After analyzing `urb.lm`

and `urb.glm`

separately, we decided to compare the two models with a few different techniques.

```
resample <- function(x){
return(sample(x, size = length(x), replace = TRUE))
}
resampler.res <- function(model, column) {
temp.frame <- raj
new.data <- fitted(model) + resample(residuals(model))
temp.frame[,column] <- new.data
return(temp.frame)
}
joint.estimator <- function(dat){
fit.lm <- lm(dat[,"urbanization"] ~ factor(dat[,"country"]) + factor(dat[,"year"]) +
factor(dat[,"westernEurope"]) + ordered(dat[,"initialConstr"]) +
dat[,"atlTrade"]:dat[,"coastToArea"] +
ordered(dat[,"initialConstr"]):dat[,"atlTrade"]:dat[,"coastToArea"])
mse.lm <- mean(fit.lm$residuals^2)
fit.glm <- glm(dat[,"urbanization"] ~ factor(dat[,"country"]) +
(dat[,"atlTrade"]:dat[,"coastToArea"]) +
dat[,"atlTrade"]:ordered(dat[,"initialConstr"]))
mse.lm <- mean(fit.glm$residuals^2)
return(mse.lm - mse.glm)
}
#bootstrap for CI's
mse.bootstrap <- function(B, model1, model2, column) {
t.hat = mean(model1$residuals^2) - mean(model2$residuals^2)
boots <- replicate(B, joint.estimator(resampler.res(model1, column)))
return((sum(boots >= t.hat) + 1)/ (B + 1))
}
pv <- mse.bootstrap(1000, urb.lm, urb.glm, "urbanization")
```

We initially tested the differences between the two models with the use of Akaike Information Criterion and Bayesian Information Criterion, in both tests `urb.glm`

returned a better result than `urb.lm`

. We compared the two Q-Q plots side by side, and `urb.glm`

’s plot appears more linear, while `urb.lm`

’s has severe discrepancies near the tails and the entirety of the right-hand side.

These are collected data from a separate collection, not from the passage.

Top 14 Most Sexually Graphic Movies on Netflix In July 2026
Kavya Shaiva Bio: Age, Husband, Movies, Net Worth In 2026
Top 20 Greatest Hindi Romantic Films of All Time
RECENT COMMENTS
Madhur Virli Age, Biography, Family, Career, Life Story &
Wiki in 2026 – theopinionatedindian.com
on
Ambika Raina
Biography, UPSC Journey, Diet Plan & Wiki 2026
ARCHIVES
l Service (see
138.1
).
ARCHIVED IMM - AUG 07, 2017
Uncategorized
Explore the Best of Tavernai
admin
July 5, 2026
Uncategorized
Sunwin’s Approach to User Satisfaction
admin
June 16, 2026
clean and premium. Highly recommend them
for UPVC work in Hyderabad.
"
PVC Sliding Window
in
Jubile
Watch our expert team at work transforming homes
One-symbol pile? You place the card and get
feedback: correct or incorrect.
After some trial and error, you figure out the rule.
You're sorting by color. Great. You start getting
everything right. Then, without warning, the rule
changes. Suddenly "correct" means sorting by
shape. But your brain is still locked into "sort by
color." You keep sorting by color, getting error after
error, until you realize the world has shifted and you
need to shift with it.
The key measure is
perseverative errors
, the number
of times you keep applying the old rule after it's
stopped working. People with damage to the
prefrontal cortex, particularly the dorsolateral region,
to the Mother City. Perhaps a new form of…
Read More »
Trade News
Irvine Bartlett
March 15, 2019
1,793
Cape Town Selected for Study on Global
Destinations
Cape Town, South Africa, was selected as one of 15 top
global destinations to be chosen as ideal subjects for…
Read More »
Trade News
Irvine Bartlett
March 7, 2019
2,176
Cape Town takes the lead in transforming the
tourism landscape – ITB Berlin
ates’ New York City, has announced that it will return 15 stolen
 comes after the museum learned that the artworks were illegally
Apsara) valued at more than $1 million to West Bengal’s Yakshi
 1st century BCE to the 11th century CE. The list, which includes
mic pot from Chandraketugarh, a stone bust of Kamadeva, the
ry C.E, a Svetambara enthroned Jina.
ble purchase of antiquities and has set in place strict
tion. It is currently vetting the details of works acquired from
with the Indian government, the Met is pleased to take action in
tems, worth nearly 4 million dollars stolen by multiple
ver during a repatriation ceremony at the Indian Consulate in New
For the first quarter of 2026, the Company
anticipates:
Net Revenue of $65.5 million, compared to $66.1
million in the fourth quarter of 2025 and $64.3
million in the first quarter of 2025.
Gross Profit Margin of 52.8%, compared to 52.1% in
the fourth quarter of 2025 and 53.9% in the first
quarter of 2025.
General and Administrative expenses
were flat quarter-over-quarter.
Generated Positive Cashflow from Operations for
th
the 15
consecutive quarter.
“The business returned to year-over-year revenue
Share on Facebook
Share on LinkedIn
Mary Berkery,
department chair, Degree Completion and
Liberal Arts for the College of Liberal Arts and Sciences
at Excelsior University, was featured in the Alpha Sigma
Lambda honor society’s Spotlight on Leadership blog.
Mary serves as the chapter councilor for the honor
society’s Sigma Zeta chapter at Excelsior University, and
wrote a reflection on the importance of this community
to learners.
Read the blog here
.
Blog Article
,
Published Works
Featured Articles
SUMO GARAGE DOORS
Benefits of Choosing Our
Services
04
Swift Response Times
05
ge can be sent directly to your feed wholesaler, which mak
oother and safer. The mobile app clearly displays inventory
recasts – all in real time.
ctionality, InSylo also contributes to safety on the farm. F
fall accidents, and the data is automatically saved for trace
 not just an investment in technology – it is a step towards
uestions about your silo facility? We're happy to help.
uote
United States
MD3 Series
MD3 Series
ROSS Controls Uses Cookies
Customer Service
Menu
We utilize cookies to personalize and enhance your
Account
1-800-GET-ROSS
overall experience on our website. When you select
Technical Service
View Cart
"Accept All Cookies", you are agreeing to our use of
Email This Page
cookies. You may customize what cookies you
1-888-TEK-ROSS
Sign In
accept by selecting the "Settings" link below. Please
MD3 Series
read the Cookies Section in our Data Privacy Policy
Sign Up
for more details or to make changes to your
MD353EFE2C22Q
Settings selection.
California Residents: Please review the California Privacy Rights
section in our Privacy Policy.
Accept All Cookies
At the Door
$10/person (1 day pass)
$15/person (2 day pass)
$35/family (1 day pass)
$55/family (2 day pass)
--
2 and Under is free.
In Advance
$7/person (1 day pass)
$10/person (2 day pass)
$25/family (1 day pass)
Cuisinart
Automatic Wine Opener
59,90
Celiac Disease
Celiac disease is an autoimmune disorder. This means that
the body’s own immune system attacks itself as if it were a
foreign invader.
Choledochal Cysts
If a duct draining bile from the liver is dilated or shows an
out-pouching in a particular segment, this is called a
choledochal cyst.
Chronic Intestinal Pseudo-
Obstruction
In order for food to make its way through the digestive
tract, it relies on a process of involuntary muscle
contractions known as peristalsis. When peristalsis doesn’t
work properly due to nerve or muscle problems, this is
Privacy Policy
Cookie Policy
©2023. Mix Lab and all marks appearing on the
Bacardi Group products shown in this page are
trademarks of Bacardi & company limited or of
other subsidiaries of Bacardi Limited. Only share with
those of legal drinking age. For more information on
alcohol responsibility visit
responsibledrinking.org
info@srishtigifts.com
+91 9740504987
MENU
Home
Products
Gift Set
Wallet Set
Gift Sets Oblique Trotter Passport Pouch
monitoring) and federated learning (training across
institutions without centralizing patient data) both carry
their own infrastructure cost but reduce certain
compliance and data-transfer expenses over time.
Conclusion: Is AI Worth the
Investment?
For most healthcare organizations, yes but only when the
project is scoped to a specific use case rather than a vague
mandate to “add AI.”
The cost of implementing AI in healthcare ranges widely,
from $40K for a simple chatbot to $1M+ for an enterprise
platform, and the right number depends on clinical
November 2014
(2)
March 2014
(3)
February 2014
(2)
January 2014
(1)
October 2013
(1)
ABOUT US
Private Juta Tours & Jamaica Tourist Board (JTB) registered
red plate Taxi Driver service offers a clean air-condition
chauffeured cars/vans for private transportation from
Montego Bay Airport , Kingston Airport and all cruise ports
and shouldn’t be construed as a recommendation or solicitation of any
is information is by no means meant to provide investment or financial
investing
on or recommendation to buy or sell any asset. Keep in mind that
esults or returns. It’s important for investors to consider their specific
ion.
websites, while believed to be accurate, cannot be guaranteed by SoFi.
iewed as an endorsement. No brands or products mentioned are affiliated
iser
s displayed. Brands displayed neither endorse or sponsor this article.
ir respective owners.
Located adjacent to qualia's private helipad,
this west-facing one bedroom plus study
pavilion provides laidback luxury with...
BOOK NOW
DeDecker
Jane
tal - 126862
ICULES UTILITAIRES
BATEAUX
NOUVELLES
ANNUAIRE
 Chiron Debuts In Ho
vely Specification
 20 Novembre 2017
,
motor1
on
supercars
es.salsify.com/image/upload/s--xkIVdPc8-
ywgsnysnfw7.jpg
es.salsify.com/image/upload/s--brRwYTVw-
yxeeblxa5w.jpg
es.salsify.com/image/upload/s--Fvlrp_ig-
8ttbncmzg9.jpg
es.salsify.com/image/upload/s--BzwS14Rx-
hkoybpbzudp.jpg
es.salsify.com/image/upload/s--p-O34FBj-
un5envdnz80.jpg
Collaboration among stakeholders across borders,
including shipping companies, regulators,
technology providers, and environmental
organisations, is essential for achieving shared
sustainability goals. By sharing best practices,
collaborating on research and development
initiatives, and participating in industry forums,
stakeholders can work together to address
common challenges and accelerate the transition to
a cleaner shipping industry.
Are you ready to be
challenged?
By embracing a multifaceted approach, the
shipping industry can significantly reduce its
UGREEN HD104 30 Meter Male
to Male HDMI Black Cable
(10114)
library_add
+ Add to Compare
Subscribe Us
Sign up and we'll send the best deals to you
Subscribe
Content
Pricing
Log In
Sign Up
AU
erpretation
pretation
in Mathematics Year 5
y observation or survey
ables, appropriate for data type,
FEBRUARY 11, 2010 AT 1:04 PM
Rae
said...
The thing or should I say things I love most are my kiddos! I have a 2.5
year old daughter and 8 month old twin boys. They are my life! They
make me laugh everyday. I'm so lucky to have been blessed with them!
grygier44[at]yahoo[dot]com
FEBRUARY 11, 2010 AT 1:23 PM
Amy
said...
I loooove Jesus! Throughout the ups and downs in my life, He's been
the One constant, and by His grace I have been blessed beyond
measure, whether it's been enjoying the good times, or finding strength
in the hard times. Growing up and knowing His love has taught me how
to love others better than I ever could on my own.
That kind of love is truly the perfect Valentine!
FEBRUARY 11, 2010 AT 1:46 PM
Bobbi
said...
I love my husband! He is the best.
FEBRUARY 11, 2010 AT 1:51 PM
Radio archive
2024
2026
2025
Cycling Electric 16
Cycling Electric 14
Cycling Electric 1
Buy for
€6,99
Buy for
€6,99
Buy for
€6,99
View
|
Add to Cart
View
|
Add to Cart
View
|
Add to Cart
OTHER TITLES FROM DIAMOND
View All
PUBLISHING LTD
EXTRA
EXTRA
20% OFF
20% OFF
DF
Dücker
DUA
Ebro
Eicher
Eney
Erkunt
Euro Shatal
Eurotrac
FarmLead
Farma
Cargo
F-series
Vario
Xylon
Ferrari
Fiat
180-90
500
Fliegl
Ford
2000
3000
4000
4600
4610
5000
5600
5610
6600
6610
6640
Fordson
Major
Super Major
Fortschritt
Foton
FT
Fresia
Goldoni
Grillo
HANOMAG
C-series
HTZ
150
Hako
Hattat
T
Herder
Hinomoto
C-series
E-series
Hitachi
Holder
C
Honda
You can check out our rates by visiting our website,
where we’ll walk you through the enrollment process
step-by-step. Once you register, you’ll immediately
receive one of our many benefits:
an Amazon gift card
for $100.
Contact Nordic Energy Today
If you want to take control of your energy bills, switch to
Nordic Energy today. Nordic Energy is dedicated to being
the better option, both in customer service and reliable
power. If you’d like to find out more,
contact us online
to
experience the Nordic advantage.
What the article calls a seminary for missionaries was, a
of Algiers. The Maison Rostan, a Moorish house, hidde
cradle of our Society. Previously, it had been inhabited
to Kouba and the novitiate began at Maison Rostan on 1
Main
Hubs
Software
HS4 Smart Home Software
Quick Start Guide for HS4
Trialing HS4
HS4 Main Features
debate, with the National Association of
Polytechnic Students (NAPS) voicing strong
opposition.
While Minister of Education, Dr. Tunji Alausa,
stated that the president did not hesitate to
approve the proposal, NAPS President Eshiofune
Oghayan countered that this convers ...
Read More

While our preliminary testing had given us evidence that `urb.glm`

was the better model, we decided additional testing was necessary. We ran a hypothesis test between bootstrapped mean squared errors. The probability under the basic linear model of observing a large gap in mean squared errors is 0.0009. Using an alpha level of 0.05, we find the result significant. Meaning, there is evidence to suggest that `urb.lm`

does worse than `urb.glm`

.

We have tested and compared our two models. While `urb.lm`

performed well according to our cross-validated mean squared error, it has severe issues with collinearity. `urb.glm`

, Performed better on all of our testing, residuals and mean squared error. All results give credence, to our belief that `urb.glm`

is a better model than `urb.lm`

.

Our initial theory is well explained by `urb.glm`

. Our original theory posited that economic growth pre-Industrial Revolution is best explained by Atlantic trade and a free society. `urb.glm`

Included significant terms for Atlantic Trade both in interaction with Atlantic coastal area and with initial executive constraint in a country. Similarly, the initial constraint in interaction with Atlantic trade is significant at all levels, indicating its importance to the model and evidence to our theory. Interestingly the coefficient for initial constraint begins negative, moves positive and levels out. We believe that this indicates that there is a limit to how free a country can be at which point executive constraint does not affect economic growth. Conversely, having little executive constraint negatively affects economic growth. We have found evidence to suggest that economic growth during the primitive accumulation was driven by Atlantic trade and executive constraint.